◆ WORK REQUIRED: Below are some records. Repeat exactly the lines from the one containing "Gentle Heart Sense" through the final line.

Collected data
+++

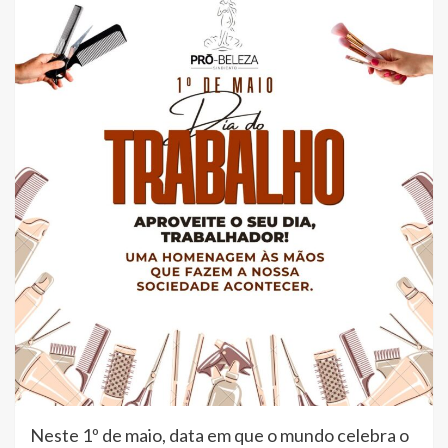
Neste 1º de maio, data em que o mundo celebra o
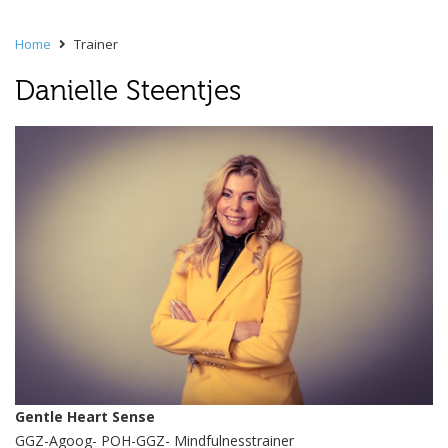
Home
Trainer
Danielle Steentjes
Gentle Heart Sense
GGZ-Agoog- POH-GGZ- Mindfulnesstrainer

+++

◆ COMPLETED TASK:
Gentle Heart Sense
GGZ-Agoog- POH-GGZ- Mindfulnesstrainer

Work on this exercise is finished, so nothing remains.